Name

pam_systemd — Register user sessions in the systemd control group hierarchy

Synopsis

pam_systemd.so

Description

pam_systemd registers user sessions in the systemd control group hierarchy.

On login, this module ensures the following:

  1. If it does not exist yet, the user runtime directory /var/run/user/$USER is created and its ownership changed to the user that is logging in.

  2. If create-session=1 is set, the $XDG_SESSION_ID environment variable is initialized. If auditing is available and pam_loginuid.so run before this module (which is highly recommended), the variable is initialized from the auditing session id (/proc/self/sessionid).
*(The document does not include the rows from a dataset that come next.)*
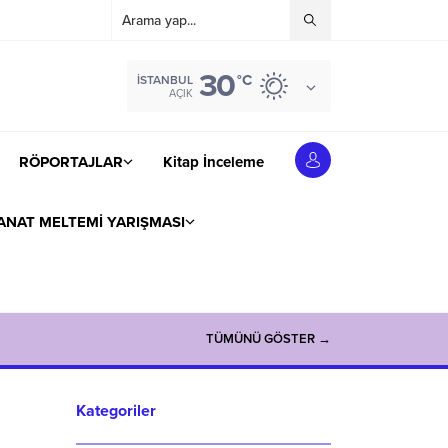
30
°C
İSTANBUL
AÇIK
RÖPORTAJLAR
Kitap İnceleme
ANAT MELTEMİ YARIŞMASI
TÜMÜNÜ GÖSTER →
Kategoriler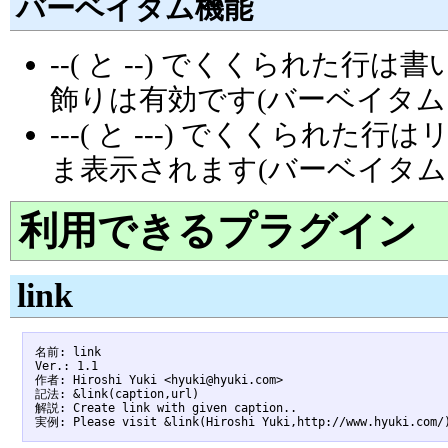
バーベイタム機能
--( と --) でくくられた
飾りは有効です(バーベイタム
---( と ---) でくくら
ま表示されます(バーベイタム
利用できるプラグイン
link
名前: link

Ver.: 1.1

作者: Hiroshi Yuki <hyuki@hyuki.com>

記法: &link(caption,url)

解説: Create link with given caption..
Otherwise an independent session counter is used.

  3. If create-session=1 is set, a new control group /user/$USER/$XDG_SESSION_ID is created and the login process moved into it.

  4. If create-session=0 is set, a new control group /user/$USER/user is created and the login process moved into it.
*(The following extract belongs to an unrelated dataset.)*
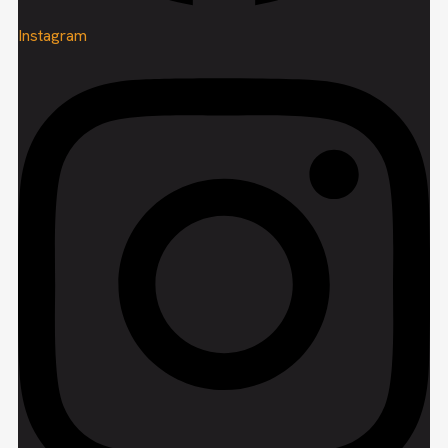
Instagram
On logout, this module ensures the following:

  1. If $XDG_SESSION_ID is set and kill-session=1 specified, all remaining processes in the /user/$USER/$XDG_SESSION_ID control group are killed and the control group is removed.

  2. If $XDG_SESSION_ID is set and kill-session=0 specified, all remaining processes in the /user/$USER/$XDG_SESSION_ID control group are migrated to /user/$USER/user and the original control group is removed.
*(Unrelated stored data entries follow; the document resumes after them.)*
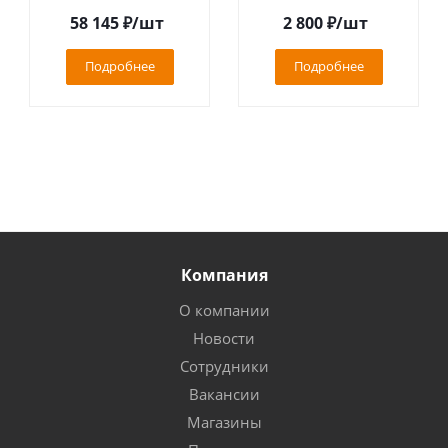
58 145
₽
/шт
2 800
₽
/шт
Подробнее
Подробнее
Компания
О компании
Новости
Сотрудники
Вакансии
Магазины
  3. If kill-user=1 is specified, and no other user session control group remains, except /user/$USER/user, all remaining processes in the /user/$USER hierarchy are killed and the control group is removed.

  4. If kill-user=0 is specified, and no process remains in the /user/$USER hierarchy the control group is removed.

  5. If the /user/$USER control group was removed the $XDG_RUNTIME_DIR directory and all its contents are removed, too.

If the system was not booted up with systemd as init system, this module does nothing and immediately returns PAM_SUCCESS.